Stored entries:
......

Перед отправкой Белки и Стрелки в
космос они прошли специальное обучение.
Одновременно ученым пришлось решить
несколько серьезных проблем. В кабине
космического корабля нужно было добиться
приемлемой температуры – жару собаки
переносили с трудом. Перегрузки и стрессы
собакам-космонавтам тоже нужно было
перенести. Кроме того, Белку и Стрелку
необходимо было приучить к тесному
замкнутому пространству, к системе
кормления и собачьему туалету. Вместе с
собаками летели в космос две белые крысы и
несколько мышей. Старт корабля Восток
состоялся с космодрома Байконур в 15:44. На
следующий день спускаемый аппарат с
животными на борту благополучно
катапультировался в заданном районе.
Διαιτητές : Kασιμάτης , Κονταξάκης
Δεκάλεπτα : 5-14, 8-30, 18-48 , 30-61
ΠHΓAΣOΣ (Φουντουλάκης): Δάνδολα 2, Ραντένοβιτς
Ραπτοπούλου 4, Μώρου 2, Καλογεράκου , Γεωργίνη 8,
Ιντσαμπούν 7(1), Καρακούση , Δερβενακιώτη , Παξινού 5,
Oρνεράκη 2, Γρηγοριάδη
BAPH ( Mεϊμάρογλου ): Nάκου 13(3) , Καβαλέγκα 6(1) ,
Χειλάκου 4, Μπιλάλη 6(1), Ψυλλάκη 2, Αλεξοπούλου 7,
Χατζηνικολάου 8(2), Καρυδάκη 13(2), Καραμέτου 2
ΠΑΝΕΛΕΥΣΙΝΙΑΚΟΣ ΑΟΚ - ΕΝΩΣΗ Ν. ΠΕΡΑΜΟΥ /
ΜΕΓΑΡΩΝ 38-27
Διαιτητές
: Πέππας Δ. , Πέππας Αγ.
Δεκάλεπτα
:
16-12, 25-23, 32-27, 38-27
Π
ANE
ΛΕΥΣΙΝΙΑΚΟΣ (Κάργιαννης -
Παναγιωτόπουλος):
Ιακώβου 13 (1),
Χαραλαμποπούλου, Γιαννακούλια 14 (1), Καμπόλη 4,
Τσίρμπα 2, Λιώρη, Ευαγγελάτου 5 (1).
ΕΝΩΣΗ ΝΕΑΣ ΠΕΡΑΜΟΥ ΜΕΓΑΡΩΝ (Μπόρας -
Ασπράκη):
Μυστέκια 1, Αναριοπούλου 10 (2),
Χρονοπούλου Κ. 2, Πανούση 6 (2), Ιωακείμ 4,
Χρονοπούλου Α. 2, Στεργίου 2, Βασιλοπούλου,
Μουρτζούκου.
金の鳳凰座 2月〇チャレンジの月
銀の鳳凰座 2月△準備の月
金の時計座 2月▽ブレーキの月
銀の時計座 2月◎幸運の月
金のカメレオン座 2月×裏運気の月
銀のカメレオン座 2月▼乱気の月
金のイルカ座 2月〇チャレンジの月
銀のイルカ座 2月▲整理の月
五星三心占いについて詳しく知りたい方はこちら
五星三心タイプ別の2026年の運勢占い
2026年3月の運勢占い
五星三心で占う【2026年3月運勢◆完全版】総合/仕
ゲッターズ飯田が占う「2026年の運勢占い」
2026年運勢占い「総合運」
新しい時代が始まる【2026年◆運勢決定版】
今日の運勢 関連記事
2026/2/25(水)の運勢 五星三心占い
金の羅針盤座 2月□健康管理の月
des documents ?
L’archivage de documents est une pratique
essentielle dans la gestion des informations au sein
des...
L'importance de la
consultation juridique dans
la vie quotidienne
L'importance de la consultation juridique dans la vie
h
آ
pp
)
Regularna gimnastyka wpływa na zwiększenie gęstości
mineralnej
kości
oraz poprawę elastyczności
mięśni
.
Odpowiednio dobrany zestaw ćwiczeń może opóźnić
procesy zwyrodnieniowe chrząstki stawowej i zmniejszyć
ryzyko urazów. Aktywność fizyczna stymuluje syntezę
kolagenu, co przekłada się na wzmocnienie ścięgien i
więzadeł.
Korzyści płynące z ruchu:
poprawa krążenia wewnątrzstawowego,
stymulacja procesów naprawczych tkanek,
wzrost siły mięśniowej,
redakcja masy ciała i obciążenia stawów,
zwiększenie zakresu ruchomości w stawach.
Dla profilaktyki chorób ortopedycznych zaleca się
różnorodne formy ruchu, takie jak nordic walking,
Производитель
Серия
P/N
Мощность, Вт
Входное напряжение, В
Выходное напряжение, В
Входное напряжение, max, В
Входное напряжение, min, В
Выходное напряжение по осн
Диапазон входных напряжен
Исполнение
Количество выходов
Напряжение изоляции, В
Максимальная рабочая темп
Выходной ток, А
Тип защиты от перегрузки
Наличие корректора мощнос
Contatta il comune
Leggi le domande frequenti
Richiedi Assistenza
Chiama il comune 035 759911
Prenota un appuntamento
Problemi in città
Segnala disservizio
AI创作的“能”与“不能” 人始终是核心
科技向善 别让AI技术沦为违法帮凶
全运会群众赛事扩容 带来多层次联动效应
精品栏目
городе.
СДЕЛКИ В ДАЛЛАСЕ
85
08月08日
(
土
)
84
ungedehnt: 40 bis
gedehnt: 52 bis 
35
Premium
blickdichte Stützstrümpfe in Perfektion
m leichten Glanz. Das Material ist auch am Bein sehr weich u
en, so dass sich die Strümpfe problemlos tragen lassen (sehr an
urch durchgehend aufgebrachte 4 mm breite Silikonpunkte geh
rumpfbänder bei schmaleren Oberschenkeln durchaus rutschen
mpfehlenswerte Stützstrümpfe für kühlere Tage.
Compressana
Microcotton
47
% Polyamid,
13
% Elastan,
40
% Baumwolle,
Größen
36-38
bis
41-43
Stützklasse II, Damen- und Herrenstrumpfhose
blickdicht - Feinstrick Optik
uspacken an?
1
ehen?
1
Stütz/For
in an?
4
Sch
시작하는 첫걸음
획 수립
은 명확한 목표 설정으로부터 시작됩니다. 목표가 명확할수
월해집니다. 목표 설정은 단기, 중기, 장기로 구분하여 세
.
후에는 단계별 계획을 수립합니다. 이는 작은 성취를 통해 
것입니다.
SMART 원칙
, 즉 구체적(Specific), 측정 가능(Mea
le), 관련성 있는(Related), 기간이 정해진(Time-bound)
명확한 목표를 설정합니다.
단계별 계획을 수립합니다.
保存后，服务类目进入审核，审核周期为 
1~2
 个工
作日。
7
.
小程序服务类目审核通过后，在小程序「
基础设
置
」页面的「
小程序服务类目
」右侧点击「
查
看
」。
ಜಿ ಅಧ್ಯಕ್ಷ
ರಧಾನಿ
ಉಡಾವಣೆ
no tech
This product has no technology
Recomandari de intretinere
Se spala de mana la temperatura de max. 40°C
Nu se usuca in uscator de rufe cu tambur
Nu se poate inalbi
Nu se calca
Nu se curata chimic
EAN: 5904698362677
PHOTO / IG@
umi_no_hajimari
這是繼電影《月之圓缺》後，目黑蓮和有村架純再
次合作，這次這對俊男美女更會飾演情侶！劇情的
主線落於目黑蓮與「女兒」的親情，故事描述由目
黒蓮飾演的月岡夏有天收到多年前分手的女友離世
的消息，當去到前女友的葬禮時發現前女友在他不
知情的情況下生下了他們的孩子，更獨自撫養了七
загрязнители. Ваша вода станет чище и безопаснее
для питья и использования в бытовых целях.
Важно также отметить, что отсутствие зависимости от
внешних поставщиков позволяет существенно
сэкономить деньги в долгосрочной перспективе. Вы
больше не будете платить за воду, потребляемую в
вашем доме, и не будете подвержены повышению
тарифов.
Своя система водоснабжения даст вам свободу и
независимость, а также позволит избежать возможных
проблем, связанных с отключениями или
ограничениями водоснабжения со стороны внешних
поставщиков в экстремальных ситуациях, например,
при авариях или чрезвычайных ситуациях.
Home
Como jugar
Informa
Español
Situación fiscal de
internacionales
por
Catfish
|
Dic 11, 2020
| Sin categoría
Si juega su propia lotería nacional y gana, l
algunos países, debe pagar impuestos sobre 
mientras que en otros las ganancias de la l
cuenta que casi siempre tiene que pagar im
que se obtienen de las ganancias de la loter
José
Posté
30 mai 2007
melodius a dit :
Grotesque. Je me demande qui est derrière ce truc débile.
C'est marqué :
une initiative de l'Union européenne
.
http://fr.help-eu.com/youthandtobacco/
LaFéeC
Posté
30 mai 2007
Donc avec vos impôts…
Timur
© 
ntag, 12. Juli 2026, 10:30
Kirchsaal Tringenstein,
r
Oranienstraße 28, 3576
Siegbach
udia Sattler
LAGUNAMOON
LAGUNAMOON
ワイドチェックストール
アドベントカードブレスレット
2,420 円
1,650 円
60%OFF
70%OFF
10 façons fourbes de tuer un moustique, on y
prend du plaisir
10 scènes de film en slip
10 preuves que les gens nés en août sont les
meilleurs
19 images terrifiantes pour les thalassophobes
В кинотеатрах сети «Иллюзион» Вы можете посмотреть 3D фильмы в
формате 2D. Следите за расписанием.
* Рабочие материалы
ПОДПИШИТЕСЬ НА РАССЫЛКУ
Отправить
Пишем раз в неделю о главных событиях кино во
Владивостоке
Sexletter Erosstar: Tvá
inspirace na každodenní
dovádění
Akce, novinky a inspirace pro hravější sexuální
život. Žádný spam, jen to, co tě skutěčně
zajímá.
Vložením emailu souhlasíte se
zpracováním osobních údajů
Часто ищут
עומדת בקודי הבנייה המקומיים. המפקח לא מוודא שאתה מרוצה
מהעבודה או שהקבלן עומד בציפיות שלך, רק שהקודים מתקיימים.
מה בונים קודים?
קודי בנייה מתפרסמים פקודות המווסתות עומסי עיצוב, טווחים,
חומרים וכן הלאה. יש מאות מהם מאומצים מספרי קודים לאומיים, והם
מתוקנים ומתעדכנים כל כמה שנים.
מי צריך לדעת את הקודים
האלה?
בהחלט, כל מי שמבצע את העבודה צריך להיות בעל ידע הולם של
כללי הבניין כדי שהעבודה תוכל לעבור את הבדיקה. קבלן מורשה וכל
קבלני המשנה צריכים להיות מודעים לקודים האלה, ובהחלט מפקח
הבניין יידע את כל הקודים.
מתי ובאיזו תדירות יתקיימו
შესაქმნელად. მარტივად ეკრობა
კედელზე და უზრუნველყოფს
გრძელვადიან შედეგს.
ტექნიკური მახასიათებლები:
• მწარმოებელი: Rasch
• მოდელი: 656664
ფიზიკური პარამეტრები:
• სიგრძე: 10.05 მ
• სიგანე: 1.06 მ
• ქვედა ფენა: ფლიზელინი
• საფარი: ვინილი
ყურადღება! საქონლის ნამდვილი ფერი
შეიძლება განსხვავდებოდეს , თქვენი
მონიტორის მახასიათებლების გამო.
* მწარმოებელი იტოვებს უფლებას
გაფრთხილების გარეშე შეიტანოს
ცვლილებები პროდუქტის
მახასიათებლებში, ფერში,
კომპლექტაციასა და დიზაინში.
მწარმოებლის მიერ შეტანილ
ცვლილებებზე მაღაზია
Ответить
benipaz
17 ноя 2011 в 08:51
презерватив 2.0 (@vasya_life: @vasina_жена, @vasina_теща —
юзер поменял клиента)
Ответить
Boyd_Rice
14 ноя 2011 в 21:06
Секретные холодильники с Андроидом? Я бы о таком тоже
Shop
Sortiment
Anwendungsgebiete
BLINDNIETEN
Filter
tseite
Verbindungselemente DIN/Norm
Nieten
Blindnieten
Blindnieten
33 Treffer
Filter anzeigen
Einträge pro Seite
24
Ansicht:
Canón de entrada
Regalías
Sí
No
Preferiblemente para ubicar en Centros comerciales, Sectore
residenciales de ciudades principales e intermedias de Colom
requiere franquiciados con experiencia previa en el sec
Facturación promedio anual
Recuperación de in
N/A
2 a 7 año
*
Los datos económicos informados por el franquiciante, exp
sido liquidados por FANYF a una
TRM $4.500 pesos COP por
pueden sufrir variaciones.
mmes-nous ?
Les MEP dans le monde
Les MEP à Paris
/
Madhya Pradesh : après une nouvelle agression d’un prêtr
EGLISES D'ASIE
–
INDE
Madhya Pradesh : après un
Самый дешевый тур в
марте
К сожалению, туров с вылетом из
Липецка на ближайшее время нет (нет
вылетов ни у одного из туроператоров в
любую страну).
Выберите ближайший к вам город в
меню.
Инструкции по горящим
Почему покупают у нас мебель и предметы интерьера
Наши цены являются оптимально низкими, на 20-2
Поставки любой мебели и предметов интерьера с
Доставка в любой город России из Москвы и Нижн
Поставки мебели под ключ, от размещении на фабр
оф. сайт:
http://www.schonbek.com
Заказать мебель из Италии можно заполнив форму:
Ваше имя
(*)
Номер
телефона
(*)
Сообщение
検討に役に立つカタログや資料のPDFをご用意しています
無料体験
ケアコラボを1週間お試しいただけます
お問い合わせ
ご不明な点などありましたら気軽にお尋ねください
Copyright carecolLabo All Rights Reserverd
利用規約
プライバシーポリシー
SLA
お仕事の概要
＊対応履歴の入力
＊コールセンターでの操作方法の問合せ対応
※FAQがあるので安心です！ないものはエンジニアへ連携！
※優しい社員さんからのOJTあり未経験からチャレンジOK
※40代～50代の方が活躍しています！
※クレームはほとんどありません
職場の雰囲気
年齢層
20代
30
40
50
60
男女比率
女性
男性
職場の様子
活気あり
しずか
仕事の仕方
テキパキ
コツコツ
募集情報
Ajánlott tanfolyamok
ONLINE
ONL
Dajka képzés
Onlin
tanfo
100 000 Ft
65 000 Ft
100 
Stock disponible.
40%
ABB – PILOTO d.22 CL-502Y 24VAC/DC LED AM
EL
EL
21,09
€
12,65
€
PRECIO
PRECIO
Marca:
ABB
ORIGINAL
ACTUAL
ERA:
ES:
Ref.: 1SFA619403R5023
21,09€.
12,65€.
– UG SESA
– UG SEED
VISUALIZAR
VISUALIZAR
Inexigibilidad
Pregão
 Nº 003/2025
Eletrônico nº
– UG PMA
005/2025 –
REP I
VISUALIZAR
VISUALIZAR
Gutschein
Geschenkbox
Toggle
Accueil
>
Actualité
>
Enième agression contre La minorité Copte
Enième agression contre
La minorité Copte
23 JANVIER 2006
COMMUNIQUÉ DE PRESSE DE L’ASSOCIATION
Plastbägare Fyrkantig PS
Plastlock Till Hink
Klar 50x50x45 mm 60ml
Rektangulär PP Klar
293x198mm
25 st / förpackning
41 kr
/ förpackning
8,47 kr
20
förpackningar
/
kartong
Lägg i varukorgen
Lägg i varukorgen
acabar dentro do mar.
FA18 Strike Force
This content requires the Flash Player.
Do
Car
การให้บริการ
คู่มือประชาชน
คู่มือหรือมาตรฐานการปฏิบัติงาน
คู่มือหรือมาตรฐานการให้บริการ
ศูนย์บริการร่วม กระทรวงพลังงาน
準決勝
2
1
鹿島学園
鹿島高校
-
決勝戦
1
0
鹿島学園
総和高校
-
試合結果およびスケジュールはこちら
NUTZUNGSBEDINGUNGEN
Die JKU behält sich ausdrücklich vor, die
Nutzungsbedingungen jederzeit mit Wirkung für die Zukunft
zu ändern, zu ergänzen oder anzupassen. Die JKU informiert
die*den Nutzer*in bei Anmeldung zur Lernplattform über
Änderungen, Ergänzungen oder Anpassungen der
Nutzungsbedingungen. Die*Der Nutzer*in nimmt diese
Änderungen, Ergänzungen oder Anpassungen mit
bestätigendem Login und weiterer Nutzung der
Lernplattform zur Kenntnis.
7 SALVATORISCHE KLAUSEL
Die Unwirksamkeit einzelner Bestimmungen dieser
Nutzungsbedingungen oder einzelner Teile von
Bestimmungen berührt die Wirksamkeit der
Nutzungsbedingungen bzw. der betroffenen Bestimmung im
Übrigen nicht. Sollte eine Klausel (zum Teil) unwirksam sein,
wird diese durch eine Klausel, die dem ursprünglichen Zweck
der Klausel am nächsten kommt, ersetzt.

......

Requirement => Exactly the lines above from the one with "несколько мышей. Старт корабля Восток" to the one with "Ιντσαμπούν 7(1), Καρακούση", both included, are to be quoted; leave the rest out.

The completed task =>
несколько мышей. Старт корабля Восток
состоялся с космодрома Байконур в 15:44. На
следующий день спускаемый аппарат с
животными на борту благополучно
катапультировался в заданном районе.
Διαιτητές : Kασιμάτης , Κονταξάκης
Δεκάλεπτα : 5-14, 8-30, 18-48 , 30-61
ΠHΓAΣOΣ (Φουντουλάκης): Δάνδολα 2, Ραντένοβιτς
Ραπτοπούλου 4, Μώρου 2, Καλογεράκου , Γεωργίνη 8,
Ιντσαμπούν 7(1), Καρακούση , Δερβενακιώτη , Παξινού 5,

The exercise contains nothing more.